Introduction
Complex sampling designs require special treatment for correct
variance estimation. metasurvey manages the sampling design
automatically through the Survey object, so that users can
focus on the analysis rather than technical details.
This vignette covers the following topics:
- Creating surveys with different design types
- Configuring weights and data engines
- Validating the processing pipeline
- Cross-checking results with the
surveypackage
Initial Setup
We use the Academic Performance Index (API) dataset from the
survey package. It includes stratified, cluster, and simple
random sampling versions.
library(metasurvey)
library(survey)
library(data.table)
data(api, package = "survey")
dt_strat <- data.table(apistrat)Sampling Design Types
Simple Weighted Design
The simplest design uses probability weights without clusters or stratification:
svy_simple <- Survey$new(
data = dt_strat,
edition = "2000",
type = "api",
psu = NULL,
engine = "data.table",
weight = add_weight(annual = "pw")
)
cat_design(svy_simple)
#> [1] "\n Design: Not initialized (lazy initialization - will be created when needed)\n"Stratified Cluster Design
Many national surveys use stratified multi-stage sampling. Pass
strata and psu to
Survey$new():
dt_clus <- data.table(apiclus1)
svy_strat_clus <- Survey$new(
data = dt_strat,
edition = "2000",
type = "api",
psu = NULL,
strata = "stype",
engine = "data.table",
weight = add_weight(annual = "pw")
)
cat_design(svy_strat_clus)
#> [1] "\n Design: Not initialized (lazy initialization - will be created when needed)\n"Cross-validate with the survey package:
design_strat <- svydesign(
id = ~1, strata = ~stype, weights = ~pw,
data = dt_strat
)
direct_strat <- svymean(~api00, design_strat)
wf_strat <- workflow(
list(svy_strat_clus),
survey::svymean(~api00, na.rm = TRUE),
estimation_type = "annual"
)
cat("Direct estimate:", round(coef(direct_strat), 2), "\n")

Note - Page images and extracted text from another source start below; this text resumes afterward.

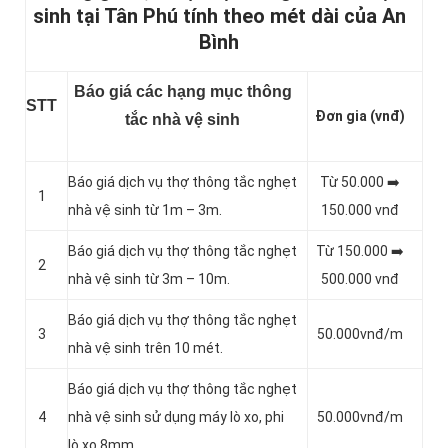
sinh tại Tân Phú tính theo mét dài của An
Bình
Báo giá các hạng mục thông
STT
Đơn gia (vnđ)
tắc nhà vệ sinh
Báo giá dịch vụ thợ thông tắc nghẹt
Từ 50.000 ➡️
1
nhà vệ sinh từ 1m – 3m.
150.000 vnđ
Báo giá dịch vụ thợ thông tắc nghẹt
Từ 150.000 ➡️
2
nhà vệ sinh từ 3m – 10m.
500.000 vnđ
Báo giá dịch vụ thợ thông tắc nghẹt
3
50.000vnđ/m
nhà vệ sinh trên 10 mét.
Báo giá dịch vụ thợ thông tắc nghẹt
4
nhà vệ sinh sử dụng máy lò xo, phi
50.000vnđ/m
lò xo 8mm.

#> Direct estimate: 662.29
cat("Workflow estimate:", round(wf_strat$value, 2), "\n")
#> Workflow estimate: 662.29
cat("Match:", all.equal(
as.numeric(coef(direct_strat)),
wf_strat$value,
tolerance = 1e-6
), "\n")
#> Match: TRUEFor real-world examples of stratified cluster designs with CASEN,
PNADc, ENIGH, and DHS data, see
vignette("international-surveys").
Design Inspection
# Check design type
cat_design_type(svy_simple, "annual")
#> [1] "None"
# View metadata
get_metadata(svy_simple)
#> Type: API
#> Edition: 2000
#> Periodicity: Annual
#> Engine: data.table
#> Design:
#> Design: Not initialized (lazy initialization - will be created when needed)
#>
#> Steps: None
#> Recipes: NoneMultiple Weight Types
Many surveys provide different weights depending on the analysis period (for example, annual vs. monthly). metasurvey associates periodicity labels with weight columns:
set.seed(42)
dt_multi <- copy(dt_strat)
dt_multi[, pw_monthly := pw * runif(.N, 0.9, 1.1)]
svy_multi <- Survey$new(
data = dt_multi,
edition = "2000",
type = "api",
psu = NULL,
engine = "data.table",
weight = add_weight(annual = "pw", monthly = "pw_monthly")
)
# Use different weight types in workflow()
annual_est <- workflow(
list(svy_multi),
survey::svymean(~api00, na.rm = TRUE),
estimation_type = "annual"
)
monthly_est <- workflow(
list(svy_multi),
survey::svymean(~api00, na.rm = TRUE),
estimation_type = "monthly"
)
cat("Annual estimate:", round(annual_est$value, 1), "\n")
#> Annual estimate: 662.3
cat("Monthly estimate:", round(monthly_est$value, 1), "\n")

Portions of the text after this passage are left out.